Random Walks

Binomial Distribution

Let $s_{N}$ be the step lengths. Assuming a fair coin $p_{H}, p_{T} = \frac{1}{2}$ . So, $⟨ s_{N} ⟩ = 0$ . Then, $s_{N} = N_{H} - N_{T}$ . So, $⟨ s_{1}^{2} ⟩ = p_{T} (- 1) + p_{H} (+ 1) = \frac{1}{2} ((- 1)^{2} + (+ 1)^{2}) = 1$ . $⟨ s_{2}^{2} ⟩ = \frac{1}{4} ((- 2)^{2} + 2 (0)^{2} + \frac{1}{4} (+ 1)^{2}) = 2$ . $⟨ s_{3}^{2} ⟩ = \frac{1}{8} ((- 3)^{2} + 3 (- 1)^{2} + 3 (+ 1)^{2} + (3)^{2}) = 3$ . $⟨ s_{N}^{2} ⟩ = ⟨ (s_{N - 1} + ℓ_{N})^{2} ⟩ = ⟨ s_{N - 1}^{2} ⟩ + 2 ⟨ s_{N - 1} ℓ_{N} ⟩ + ⟨ ℓ_{N}^{2} ⟩ = ⟨ s_{N - 1}^{2} ⟩ + 2 (0) + 1 = ⟨ s_{N - 1}^{2} ⟩ + 1 = N$ .
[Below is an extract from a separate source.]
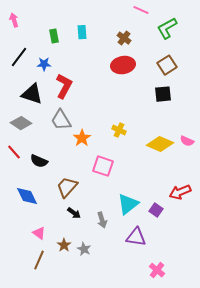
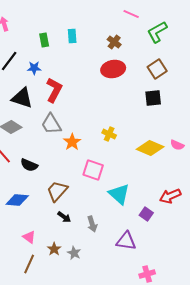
blue diamond: (27, 196) -> (17, 200), turned -60
cyan triangle: (128, 204) -> (119, 194), moved, turned -40
pink cross: (157, 270) -> (147, 274), turned 35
We didn’t need to invoke the binomial distribution to achieve this result. How could we have used that to achieve this end.

$p_{N} (N_{H}) = (\binom{N}{N_{H}}) p_{H}^{N_{H}} p_{T}^{N - N_{H}}$

Note: $(\binom{N}{N_{H}})$ is just the coefficient in the binomial expansion of $(p_{H} + p_{T})^{N}$

$(\binom{N - 1}{k - 1}) + (\binom{N - 1}{k}) = (b_{N - 1, k - 1} + b_{N - 1, k}) (\binom{N}{k})$ where $b_{N, k}$ relates to the $N, k$ coefficient in the binomial expansion.

Characteristic equation of the binomial: ${\tilde{p}}_{N_{H}} (k) = ⟨ \exp (- i k N_{H}) ⟩ = \sum_{N_{H} = 0}^{N} \frac{N!}{N_{H}! (N - N_{H}!)} p_{H}^{N_{H}} p_{T}^{N - N_{H}} \exp (- i k N_{H}) = \sum_{N_{H} = 0}^{N} \frac{N!}{N_{H}! (N - N_{H}!)} {(p_{H} + \exp (i k))}^{N_{H}} p_{T}^{N - N_{H}} = (p_{H} \exp (- i k) + p_{T})^{N}$ .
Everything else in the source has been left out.